For reducing experimental error, a common approach is to aggregate the data by analyzing the choice proportions pooled across all 30 participants, and then to estimate a single set of four parameters from the group data. However, this approach implicitly assumes that there are no important individual differences, e.g., all individuals have exactly the same recency learning parameter and the same degree of intrinsic variability in their choices. If individual differences are strong, and usually they are, then fitting the model to the aggregate data can be very misleading (Estes and Maddox, 2005). Consider the following well-known example from early learning theorists concerned with comparing all-or-none learning models with incremental strength learning models, models in which learning occurs gradually. Let us assume that for each individual, the learning curve can be described by a step function, i.e., a series of failures followed by a series of successes. Learning actually occurs in each individual as an all-or-none process. The learning rate, the time at which that step occurs, may however vary from individual to individual. Hence, if we generate data from the all-or-none model with individual differences in learning rate, then the learning curve averaged across individuals begins to look smooth and gradual, it supports the predictions of the (incorrect) incremental strength learning models.

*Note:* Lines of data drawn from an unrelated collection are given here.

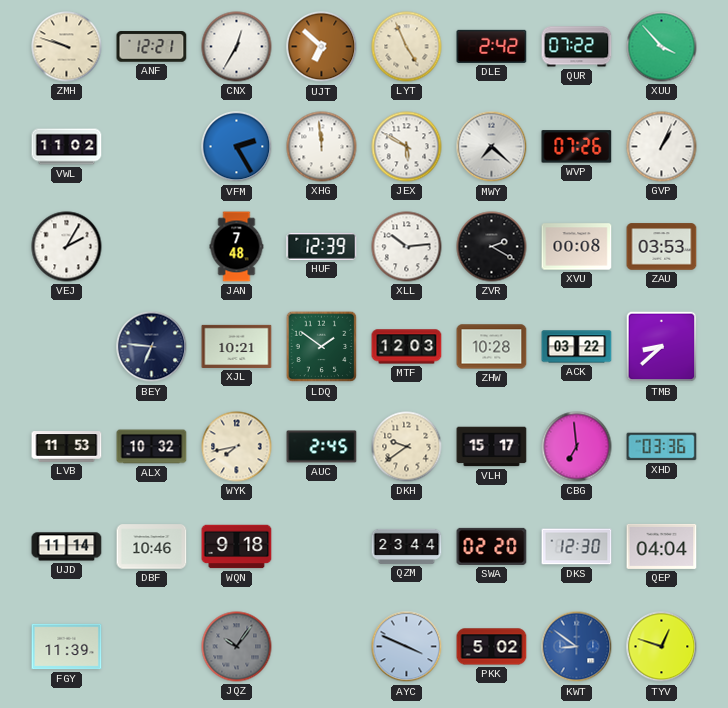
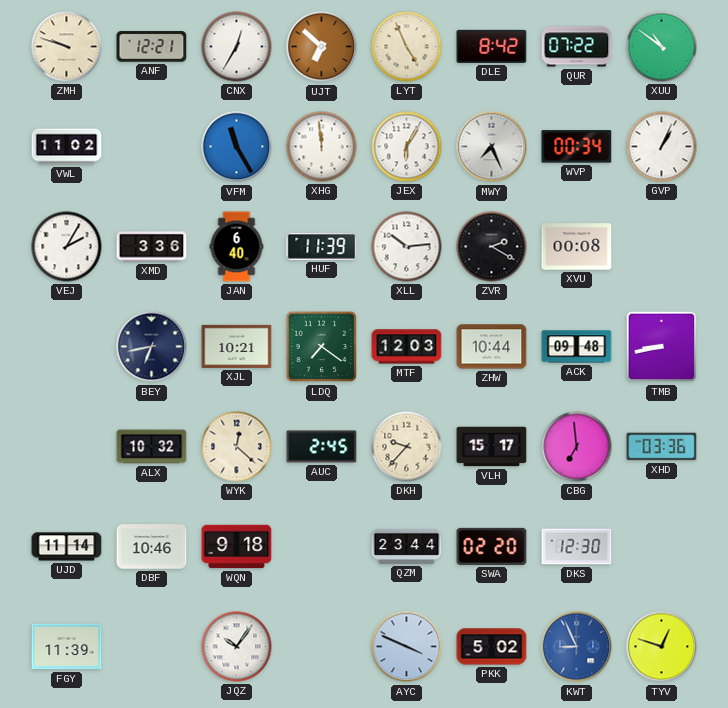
DLE: 2:42 -> 8:42
XUU: 3:53 -> 10:51
VFM: 2:25 -> 11:25
JEX: 5:50 -> 6:05
MWY: 7:22 -> 7:26
WVP: 07:26 -> 00:34
XMD: none -> 3:36
JAN: 7:48 -> 6:40
HUF: 12:39 -> 11:39
ZAU: 03:53 -> none
BEY: 6:46 -> 6:43
LDQ: 1:51 -> 7:21
ZHW: 10:28 -> 10:44
ACK: 03:22 -> 09:48
TMB: 8:38 -> 8:43
LVB: 11:53 -> none
WYK: 7:43 -> 12:22
DKH: 9:39 -> 9:37
QEP: 04:04 -> none
JQZ dial: grey -> white
KWT: 8:51 -> 8:56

A better approach is thus to estimate the parameters separately for each individual from the T=100 choice trials, resulting in N=30 different sets with each set containing four parameter estimates of an individual. Obviously, this allows for any type of individual differences in parameters, and it also allows us to determine which model best fits each person from a set of competing models. Using this approach, we can estimate the distribution of parameters from which we can compute the mean and standard deviation. However, the drawback of this approach is that it requires a relatively large amount of data from each individual because it performs poorly for small amounts of noisy data ( Cohen et al., 2010).
A third approach is to use a hierarchical approach (Shiffrin et al., 2008), which is a compromise between the first two. A specific model is neither fitted to grouped or individual data but the model itself incorporates a structure that allows accounting for individual differences within the group. This type of model, called a mixture model in psychology, is a probabilistic model that permits us to identify sub-groups within the entire group. A single probability mixture model is then fitted to all the data from all the participants. A specific class of these probability mixture models are also called hierarchal models. “Hierarchical” refers to the dependence among the parameters and not to the structure of the data. The parameters of hierarchical models are themselves given a model whose parameters are also estimated from the data (Gelman, 2005). In a Bayesian setting ( Box 4.1), the parameters themselves are random variables each with a prior distribution, called a hyper-prior distribution with parameters, called hyper-parameters. This process may invoke several levels (see Hierarchical Bayesian Analysis). That is, the mixture model incorporates an extra, higher level, set of assumptions regarding the distribution of the parameters across individuals. For example, a hierarchical PVL model would require us to postulate a joint distribution function for the four PVL parameters, and then estimate a single set of higher-level parameters that specify the joint distribution. This approach requires a relatively large number of participants to obtain accurate estimates of the mixture density. The hierarchical modeling approach has an advantage over the aggregate modeling approach because it allows for a distribution of parameters across individual differences; it also has an advantage over the individual modeling approach because it avoids fitting separate parameters to each person. However, the drawback of the hierarchical approach is that it requires an accurate assumption about the distribution of individual differences – if this assumption is wrong, then the hierarchical modeling approach could produce poorer estimates of the distribution of parameters than the individual modeling approach.